Greater China hedge funds added more than 13% on average in the first half of 2017 to rank among the top performing strategies in the world. Hedge funds from Greenwoods Asset Management, Springs Capital and SPQ Asia Capital were among standout performers with gains of 20% or more.

Hedge funds worldwide are struggling with investor redemption after central bank intervention suppressed volatility and sapped returns. China funds were a rare pocket of out performance as global hedge funds on average gained about 2.4% in the first half. 


China hedge funds bounced back after five years of worst performance.  Investors are taking notice that the majority of hedge funds in China saw inflows in May for the first time since 2015.

While Greater China equity funds overall benefited from surging Hong Kong listed shares and large cap stocks on the mainland, mainly bets on technology, Internet and consumer companies drove returns at some of the top performers. 


The Hang Seng China Enterprises Index of mainland companies listed in Hong Kong touched post October 2015 highs in the first half. The MSCI China Index added about 24% through June 30. China’s initiation into MSCI Inc.’s indexes has further boosted the outlook for the nation’s largest stocks.

Greenwoods’ $1.6 billion Golden China Fund made nearly 27% in the first half. Performance was boosted by bullish bets on consumer stocks listed in Hong Kong and China.

Other managers found opportunities in overlooked areas. Springs Capital’s China Opportunities Fund added more than 7.5% in June, with 2017 gains topping 24%.

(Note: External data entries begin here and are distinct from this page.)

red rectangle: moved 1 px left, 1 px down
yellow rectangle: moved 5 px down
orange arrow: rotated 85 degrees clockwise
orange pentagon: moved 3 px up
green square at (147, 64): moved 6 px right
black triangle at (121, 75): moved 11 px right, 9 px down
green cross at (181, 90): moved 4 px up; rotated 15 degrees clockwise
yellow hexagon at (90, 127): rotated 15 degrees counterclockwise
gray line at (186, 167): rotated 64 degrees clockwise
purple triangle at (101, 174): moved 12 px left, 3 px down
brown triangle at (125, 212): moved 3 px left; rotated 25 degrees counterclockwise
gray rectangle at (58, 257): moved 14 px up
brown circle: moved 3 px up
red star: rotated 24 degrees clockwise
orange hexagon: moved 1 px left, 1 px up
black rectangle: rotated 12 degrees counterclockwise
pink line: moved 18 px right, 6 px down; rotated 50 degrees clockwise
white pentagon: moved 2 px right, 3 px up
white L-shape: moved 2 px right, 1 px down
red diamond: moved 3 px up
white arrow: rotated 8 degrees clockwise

Profit at the fund, one of the rare offshore stock hedge funds that focuses on yuan-denominated shares traded in China, was driven by gains in chemical materials, high-end manufacturing and healthcare stocks. It avoided large cap stocks most popular with foreign investors in the yuan shares market.


Large companies, including blue-chips and leaders of small industries, may outperform small and mid-cap stocks over the next three years as large companies gain share when China’s slowing economy spurs industry consolidation.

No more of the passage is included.